J Int Adv Otol. 2021 Jul;17(4):288-293. doi: 10.5152/iao.2021.9232.
To characterize the workflow during transcanal totally endoscopic tympanoplasty by recording the time and instrumentation used for different steps in the procedure. This analysis aims to identify aspects of instrumentation and surgical technique that could be modified to improve surgical efficiency.
Thirty-one endoscopic tympanoplasty procedures were observed at a single academic center. Patient age ranged from 2.7 to 17.8 years. The procedure was separated into distinct steps. The duration in minutes and the instruments used were recorded by an independent observer.
Raising the tympanomeatal flap (median 9.82 minutes) and positioning the graft and replacing the flap (median 9.13 minutes) took significantly longer than all other steps (P < .05, Wilcoxon method). Teaching a trainee significantly increased step duration by a total of 32.8 minutes (P < .05, Wilcoxon method). There was no correlation between age of the patient, side of the ear, surgical technique, or graft type, and duration of surgery. Suction instruments with a functional tip (dissector or knife tip) were most commonly used to dissect and maneuver soft tissue while maintaining the surgical field clear of blood.
As elevation of the tympanomeatal flap and graft placement are the most time-consuming steps in endoscopic tympanoplasty, especially for surgical trainees, surgical efficiency could most dramatically be enhanced by modification of instrumentation or technique to facilitate these steps.
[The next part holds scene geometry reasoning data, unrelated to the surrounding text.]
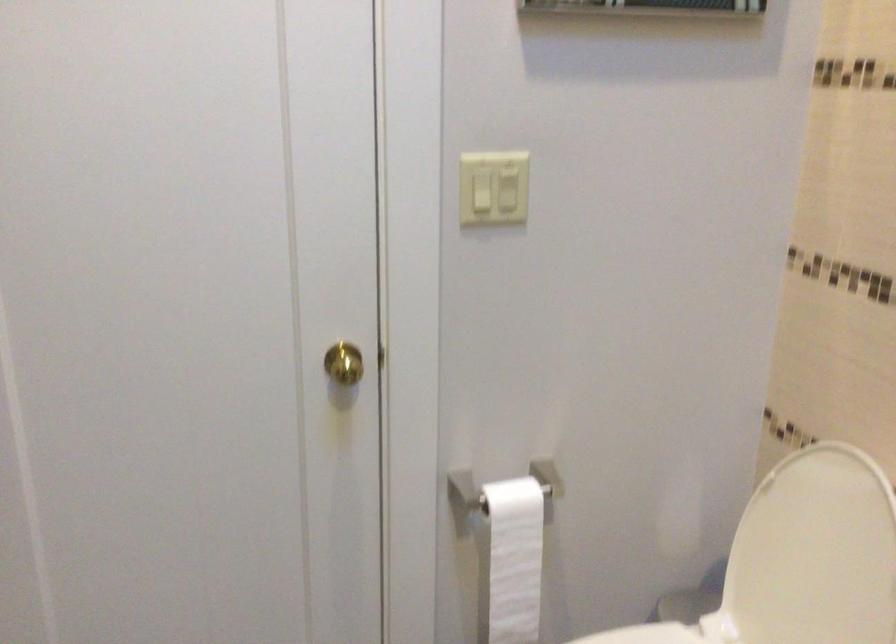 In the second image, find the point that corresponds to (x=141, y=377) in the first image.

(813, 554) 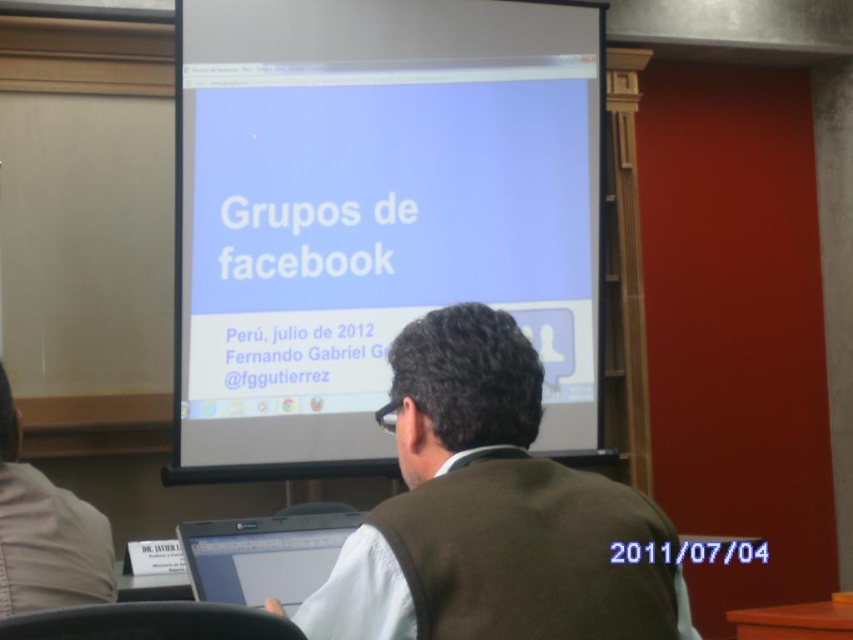 Between brown woolen vest at center and silver metallic laptop at lower center, which one appears on the left side from the viewer's perspective?

From the viewer's perspective, silver metallic laptop at lower center appears more on the left side.

Between point (660, 513) and point (252, 593), which one is positioned in front?

Point (660, 513) is in front.

Is point (434, 600) positioned after point (256, 522)?

No, it is in front of (256, 522).

Find the location of a particular element. brown woolen vest at center is located at coordinates (489, 512).

Does white glossy projector screen at center appear over brown woolen vest at center?

Indeed, white glossy projector screen at center is positioned over brown woolen vest at center.

Can you confirm if white glossy projector screen at center is shorter than brown woolen vest at center?

No.

Does point (285, 387) come farther from viewer compared to point (595, 502)?

That is True.

Image resolution: width=853 pixels, height=640 pixels. What are the coordinates of `white glossy projector screen at center` in the screenshot? It's located at click(x=373, y=214).

Measure the distance between white glossy projector screen at center and camera.

The distance of white glossy projector screen at center from camera is 9.31 feet.

Does white glossy projector screen at center appear over silver metallic laptop at lower center?

Yes.

Between point (402, 182) and point (241, 547), which one is positioned in front?

Point (241, 547) is more forward.

At what (x,y) coordinates should I click in order to perform the action: click on white glossy projector screen at center. Please return your answer as a coordinate pair (x, y). This screenshot has width=853, height=640. Looking at the image, I should click on (373, 214). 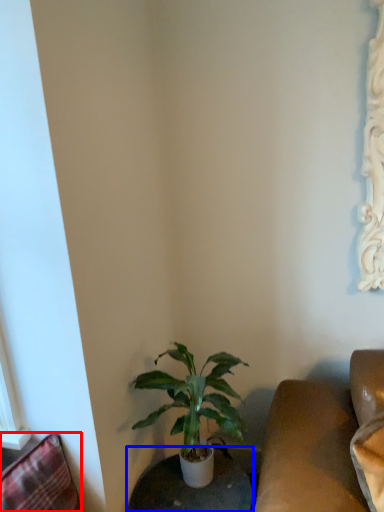 Question: Which object is closer to the camera taking this photo, swivel chair (highlighted by a red box) or round table (highlighted by a blue box)?

Choices:
 (A) swivel chair
 (B) round table

Answer: (A) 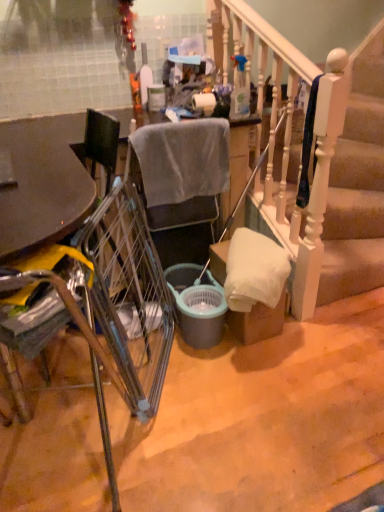 This screenshot has width=384, height=512. What do you see at coordinates (67, 318) in the screenshot? I see `metallic silver chair at left, arranged as the second chair when viewed from the back` at bounding box center [67, 318].

Measure the distance between point [199,105] and camera.

Point [199,105] is 2.13 meters away from camera.

The width and height of the screenshot is (384, 512). What do you see at coordinates (156, 97) in the screenshot?
I see `matte plastic trash can at center` at bounding box center [156, 97].

Identify the location of white wooden stairs at center. This screenshot has width=384, height=512. (342, 186).

Locate an element on the screen. The height and width of the screenshot is (512, 384). metallic silver chair at left, arranged as the second chair when viewed from the back is located at coordinates (67, 318).

Would you say metallic silver chair at left, marked as the first chair in a front-to-back arrangement, is to the left or to the right of matte gray bucket at center in the picture?

From the image, it's evident that metallic silver chair at left, marked as the first chair in a front-to-back arrangement, is to the left of matte gray bucket at center.

Is metallic silver chair at left, arranged as the second chair when viewed from the back, outside of matte gray bucket at center?

Yes, metallic silver chair at left, arranged as the second chair when viewed from the back, is not within matte gray bucket at center.

Between metallic silver chair at left, arranged as the second chair when viewed from the back, and matte gray bucket at center, which one has smaller width?

matte gray bucket at center.

Which point is more distant from viewer, [30,284] or [179,265]?

The point [179,265] is more distant.

Between white wooden stairs at center and matte gray bucket at center, which one appears on the left side from the viewer's perspective?

matte gray bucket at center is more to the left.

Is white wooden stairs at center touching matte gray bucket at center?

No, white wooden stairs at center is not beside matte gray bucket at center.

The width and height of the screenshot is (384, 512). Find the location of `stairs lying in front of the matte gray bucket at center`. stairs lying in front of the matte gray bucket at center is located at coordinates (342, 186).

Based on the photo, is white wooden stairs at center shorter than matte gray bucket at center?

Incorrect, the height of white wooden stairs at center does not fall short of that of matte gray bucket at center.

Would you say gray fabric chair at center, which is the first chair from back to front, contains matte gray bucket at center?

No, matte gray bucket at center is located outside of gray fabric chair at center, which is the first chair from back to front.

Locate an element on the screen. Image resolution: width=384 pixels, height=512 pixels. chair above the matte gray bucket at center (from the image's perspective) is located at coordinates (181, 170).

Which is closer to the camera, (x=213, y=234) or (x=216, y=328)?

Point (x=213, y=234) appears to be farther away from the viewer than point (x=216, y=328).

Which is behind, white matte toilet paper at center or metallic silver chair at left, arranged as the second chair when viewed from the back?

white matte toilet paper at center is further away from the camera.

Looking at this image, can you confirm if white matte toilet paper at center is positioned to the right of metallic silver chair at left, arranged as the second chair when viewed from the back?

Yes.

Which of these two, white matte toilet paper at center or metallic silver chair at left, marked as the first chair in a front-to-back arrangement, is wider?

With larger width is metallic silver chair at left, marked as the first chair in a front-to-back arrangement.

From the image's perspective, is white matte toilet paper at center positioned above or below metallic silver chair at left, marked as the first chair in a front-to-back arrangement?

Based on their image positions, white matte toilet paper at center is located above metallic silver chair at left, marked as the first chair in a front-to-back arrangement.

From the image's perspective, which one is positioned higher, matte gray bucket at center or white wooden stairs at center?

From the image's view, white wooden stairs at center is above.

How different are the orientations of matte gray bucket at center and white wooden stairs at center in degrees?

There is a 89.1-degree angle between the facing directions of matte gray bucket at center and white wooden stairs at center.

Is matte gray bucket at center oriented away from white wooden stairs at center?

No, matte gray bucket at center is not facing the opposite direction of white wooden stairs at center.

Is matte gray bucket at center situated inside white wooden stairs at center or outside?

matte gray bucket at center lies outside white wooden stairs at center.

Looking at the image, does matte gray bucket at center seem bigger or smaller compared to translucent plastic bottle at upper center, the first bottle in the left-to-right sequence?

Considering their sizes, matte gray bucket at center takes up more space than translucent plastic bottle at upper center, the first bottle in the left-to-right sequence.

The height and width of the screenshot is (512, 384). I want to click on bucket on the right side of translucent plastic bottle at upper center, the 1th bottle positioned from the back, so click(x=197, y=305).

Would you say matte gray bucket at center is outside translucent plastic bottle at upper center, the 1th bottle positioned from the back?

Absolutely, matte gray bucket at center is external to translucent plastic bottle at upper center, the 1th bottle positioned from the back.

Looking at this image, visually, is matte gray bucket at center positioned to the left or to the right of translucent plastic bottle at upper center, the first bottle in the left-to-right sequence?

From the image, it's evident that matte gray bucket at center is to the right of translucent plastic bottle at upper center, the first bottle in the left-to-right sequence.

Is clear plastic spray bottle at upper center, which ranks as the 2th bottle in left-to-right order, looking in the opposite direction of gray fabric chair at center, which is the first chair from back to front?

No, clear plastic spray bottle at upper center, which ranks as the 2th bottle in left-to-right order, is not facing the opposite direction of gray fabric chair at center, which is the first chair from back to front.

Which is closer, (241, 93) or (196, 207)?

The point (196, 207) is closer to the camera.

From their relative heights in the image, would you say clear plastic spray bottle at upper center, which ranks as the 2th bottle in left-to-right order, is taller or shorter than gray fabric chair at center, which is the first chair from back to front?

In the image, clear plastic spray bottle at upper center, which ranks as the 2th bottle in left-to-right order, appears to be shorter than gray fabric chair at center, which is the first chair from back to front.

Would you say clear plastic spray bottle at upper center, marked as the second bottle in a back-to-front arrangement, contains gray fabric chair at center, which is the first chair from back to front?

Definitely not — gray fabric chair at center, which is the first chair from back to front, is not inside clear plastic spray bottle at upper center, marked as the second bottle in a back-to-front arrangement.

Locate an element on the screen. bucket behind the metallic silver chair at left, marked as the first chair in a front-to-back arrangement is located at coordinates (197, 305).

Locate an element on the screen. This screenshot has width=384, height=512. stairs on the right side of matte gray bucket at center is located at coordinates (342, 186).

Based on their spatial positions, is metallic silver chair at left, arranged as the second chair when viewed from the back, or clear plastic spray bottle at upper center, marked as the first bottle in a right-to-left arrangement, closer to matte plastic trash can at center?

clear plastic spray bottle at upper center, marked as the first bottle in a right-to-left arrangement, is positioned closer to the anchor matte plastic trash can at center.

Looking at the image, which one is located closer to clear plastic spray bottle at upper center, marked as the first bottle in a right-to-left arrangement, white matte toilet paper at center or metallic silver chair at left, marked as the first chair in a front-to-back arrangement?

The object closer to clear plastic spray bottle at upper center, marked as the first bottle in a right-to-left arrangement, is white matte toilet paper at center.

Based on their spatial positions, is translucent plastic bottle at upper center, the 2th bottle from the front, or gray fabric chair at center, which is the first chair from back to front, closer to metallic silver trolley at center?

gray fabric chair at center, which is the first chair from back to front, is closer to metallic silver trolley at center.

Based on their spatial positions, is metallic silver trolley at center or clear plastic spray bottle at upper center, which appears as the first bottle when viewed from the front, closer to metallic silver chair at left, arranged as the second chair when viewed from the back?

metallic silver trolley at center lies closer to metallic silver chair at left, arranged as the second chair when viewed from the back, than the other object.

Based on their spatial positions, is metallic silver chair at left, marked as the first chair in a front-to-back arrangement, or metallic silver trolley at center further from white wooden stairs at center?

Based on the image, metallic silver chair at left, marked as the first chair in a front-to-back arrangement, appears to be further to white wooden stairs at center.

Which object lies further to the anchor point translucent plastic bottle at upper center, the 1th bottle positioned from the back, white matte toilet paper at center or metallic silver trolley at center?

metallic silver trolley at center.

Based on their spatial positions, is matte plastic trash can at center or clear plastic spray bottle at upper center, which appears as the first bottle when viewed from the front, closer to metallic silver trolley at center?

clear plastic spray bottle at upper center, which appears as the first bottle when viewed from the front, is closer to metallic silver trolley at center.

Which object lies further to the anchor point translucent plastic bottle at upper center, the 2th bottle from the front, gray fabric chair at center, the 2th chair when ordered from front to back, or metallic silver chair at left, marked as the first chair in a front-to-back arrangement?

metallic silver chair at left, marked as the first chair in a front-to-back arrangement, is positioned further to the anchor translucent plastic bottle at upper center, the 2th bottle from the front.

Find the location of a particular element. The image size is (384, 512). bottle that lies between translucent plastic bottle at upper center, the 1th bottle positioned from the back, and matte gray bucket at center from top to bottom is located at coordinates (239, 91).

Identify the location of chair located between metallic silver chair at left, marked as the first chair in a front-to-back arrangement, and white matte toilet paper at center in the depth direction. (181, 170).

Image resolution: width=384 pixels, height=512 pixels. I want to click on stairs between white matte toilet paper at center and matte gray bucket at center vertically, so click(x=342, y=186).

This screenshot has width=384, height=512. What are the coordinates of `toilet paper between matte plastic trash can at center and metallic silver trolley at center in the vertical direction` in the screenshot? It's located at (204, 102). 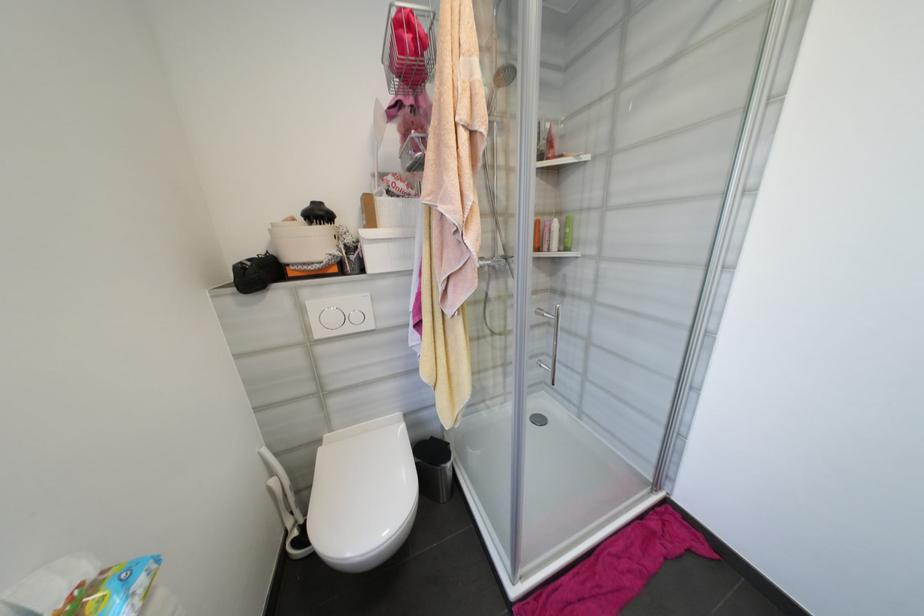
Modification of simpler steps such as hair trimming and ear canal packing have less potential for shortening surgical duration.
通过记录手术过程中不同步骤所使用的时间和器械,来描述经耳道内镜鼓室成形术的工作流程。本分析旨在确定器械和手术技术方面的改进点,以提高手术效率。
在一家学术中心观察了 31 例内镜鼓室成形术。患者年龄为 2.7 至 17.8 岁。将手术分为不同的步骤,由一名独立观察者记录手术时间和使用的器械。
掀起鼓窦入口皮瓣(中位数 9.82 分钟)和定位移植物并覆盖皮瓣(中位数 9.13 分钟)的时间明显长于所有其他步骤(P <.05,Wilcoxon 方法)。带教一名受训者总共增加了 32.8 分钟的手术时间(P <.05,Wilcoxon 方法)。患者年龄、耳侧、手术技术或移植物类型与手术时间之间均无相关性。具有功能尖端的吸引器械(剥离器或刀头)最常用于分离和操纵软组织,同时保持手术视野清晰无血。
由于经耳道内镜鼓室成形术中掀起鼓窦入口皮瓣和放置移植物是最耗时的步骤,尤其是对于手术受训者来说,通过修改器械或技术来简化这些步骤,可以极大地提高手术效率。修改修剪毛发和填塞耳道等更简单的步骤对缩短手术时间的潜力较小。